Greta wandered off the road to a place where she could sit but neither be seen nor heard. She spent a long time puzzling through what had been presented to her.  At last, when she felt it safe, she went home.  The coast looked clear.  Mama had started cooking.

“Sit down, dear.” Mama said and touched her arm. Immediately, Greta went stiff and had to sit down.  She saw Lady Brunhild clear as day speaking to the priest.

“She will grieve,” the woman said.  “But she will give no trouble, no trouble at all.”  Greta had to shake herself free of the vision.

“Eat, child,” her Mama said.  “You must stop daydreaming.  You will be married soon enough and your husband will want a responsible wife, not a dreamer.”

“Dreaming?” Greta asked.  Mama knew the signs of her visions.
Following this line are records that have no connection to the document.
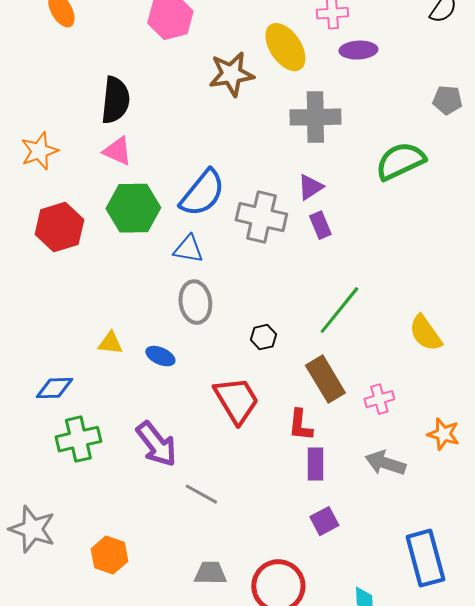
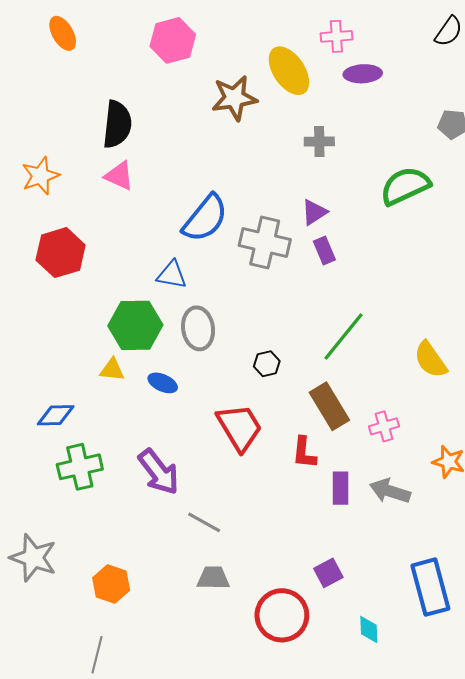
gray cross: (315, 117) -> (319, 141), size x0.6
green hexagon: (133, 208) -> (135, 325), moved
blue triangle: (188, 249) -> (172, 275), moved
purple rectangle: (315, 464) -> (341, 488), moved
purple square: (324, 521) -> (328, 573), moved
gray trapezoid: (210, 573) -> (213, 578), moved

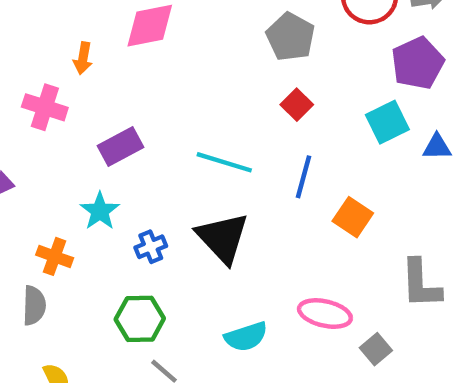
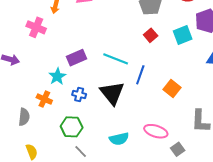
cyan square: (387, 122) -> (183, 35), moved
purple rectangle: (121, 146) -> (77, 58), moved
blue line: (304, 177) -> (140, 75), moved
blue cross: (151, 247) -> (79, 95), turned 32
orange cross: (55, 256) -> (44, 99), moved

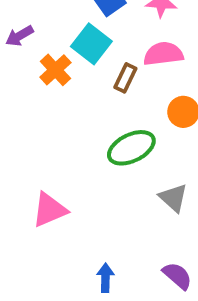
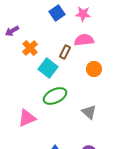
cyan square: (91, 44) -> (48, 68), moved
green ellipse: (131, 148) -> (55, 96), moved

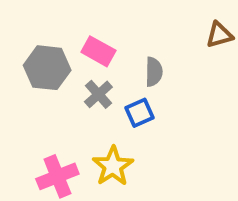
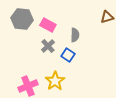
gray hexagon: (47, 68) -> (22, 19), moved
blue square: (139, 113) -> (68, 55), turned -32

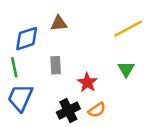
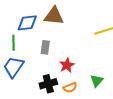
brown triangle: (59, 23) -> (54, 16), size x1.5
green triangle: (126, 69) -> (97, 81), moved

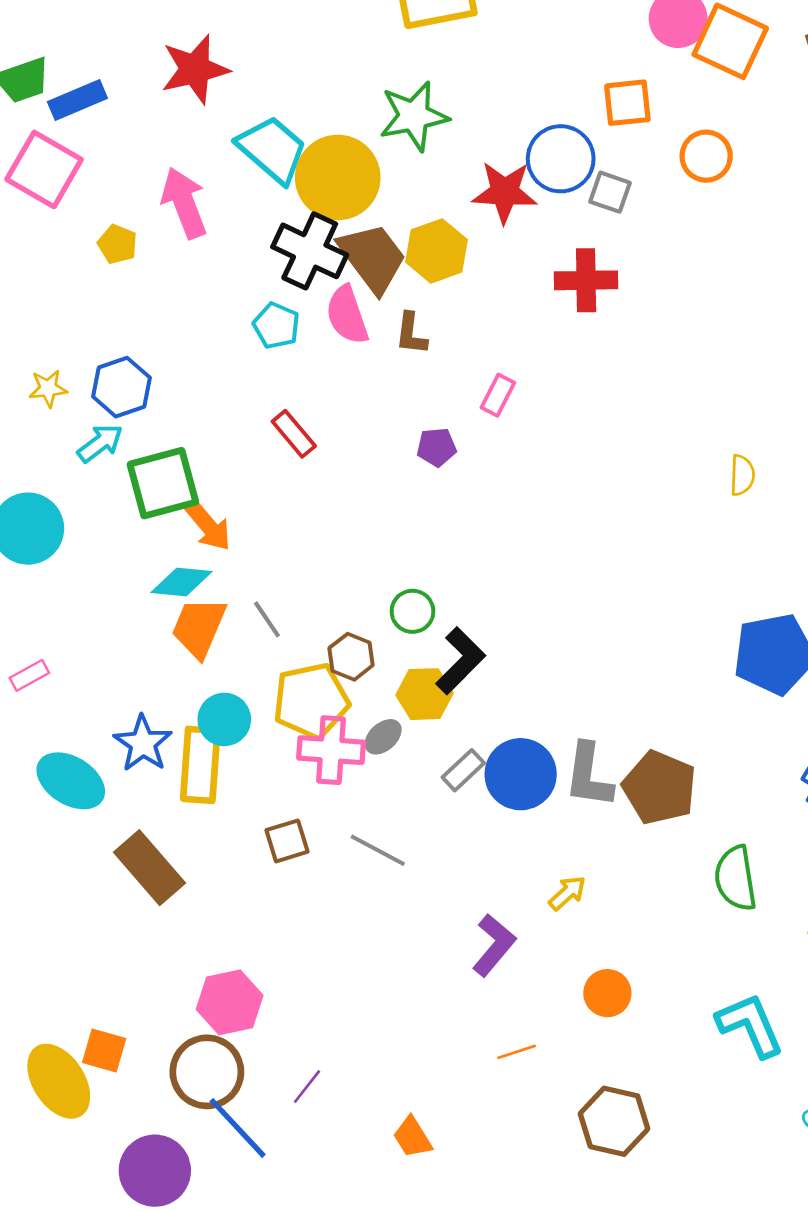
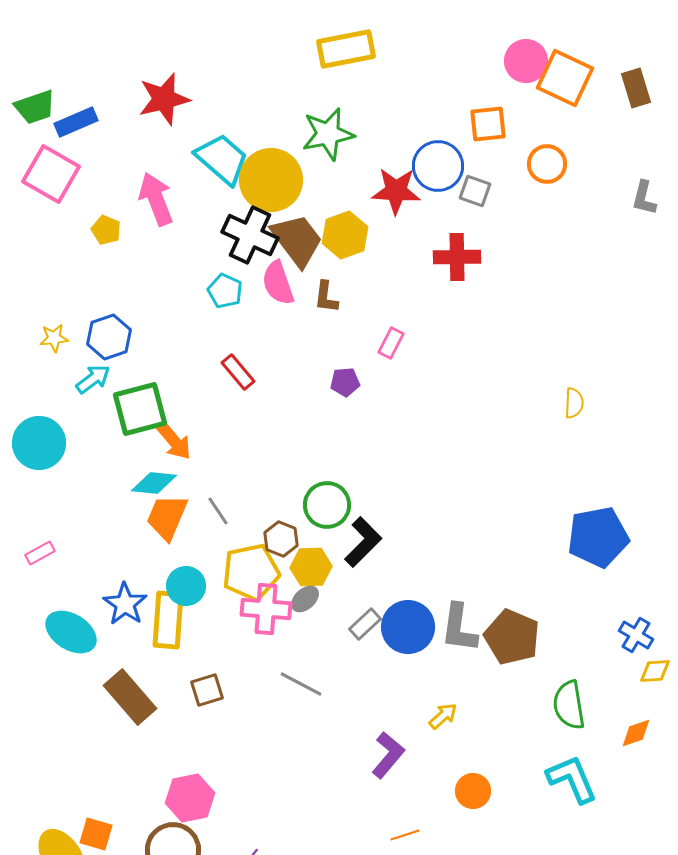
green circle: (412, 611) -> (327, 505), size x1.4
yellow hexagon: (424, 694) -> (311, 567), moved
brown square: (287, 841) -> (207, 690), moved
cyan L-shape: (750, 1025) -> (572, 779), moved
“Sitting idly,” Mama said.  “Looking like you are thinking deep thoughts.  A child like you should not have to be troubled with deep thoughts.”

Greta’s mind became crystal clear, and she saw the glaze over her mother’s eyes.  She stood and slapped her mother, hard.  “Mama, come back to me,” she commanded.  Her mother looked surprised, then shocked, and finally looked terribly confused.  Greta knew this had to be a powerful enchantment.  Ordinary means would not work.  She steadied herself and remembered her lessons.

Capturing her mother’s eyes, Greta cleared her mind and heart of any imbalance.  Very quickly images of her and her mother together came floating up to the surface.  Shared memories bubbled-up, and as they surfaced, they passed through Greta to her mother, triggering Mama’s deep self to come back to the surface.

She came, as Greta became more and more drained.  “Greta?”  Mama came back, slowly, and asked, as if recognizing her daughter for the first time. Then she shouted, “Greta!” and caught her daughter before Greta collapsed to the floor.  She set Greta gently in a chair.  “Are you all right?” she asked.  “What am I doing?”

“It’s all right, Mama.”  Greta regained herself quickly.  She could see the magic of Brunhild, broken.  “Who am I?” she asked to be sure.

“Greta, of course. Do you feel sick?”

“No, Mama.” Greta asked again.  “Who am I?”

Mama paused. “My daughter.  Daughter of the high chief.”

“Yes.” she said. “But who am I?”

Mama did not pause this time as she understood.  “You are the Woman of the Ways for all of the people.”  She spoke with a touch of both humility and pride. She smiled at the thought, and Greta felt satisfied the bewitching had been completely broken.  At the same time, Greta felt exhausted and she doubted it cost Lady Brunhild as much.  Powers to be reckoned with, Greta thought.  No wonder the Priest seemed cowed.

Hans chose that minute to burst through the door.  “What’s cooking?  Smells great. I’m starved.”  He stopped talking, suddenly aware that Mama and Greta stared at him with their mouths part way open.  “Oh, women talk,” Hans guessed.  He helped himself to the stew he found on the table, and sat, to stare back at them.  “Go ahead, I’ve heard it all.”

Greta shook her head.  “I’m tired,” she said.  “I’m going to lie down.”  And she did. Mama stayed up long enough to put Hans to bed, but she had much to think about and only chewed on a crust of bread and had a cup of water.  She had lost her appetite.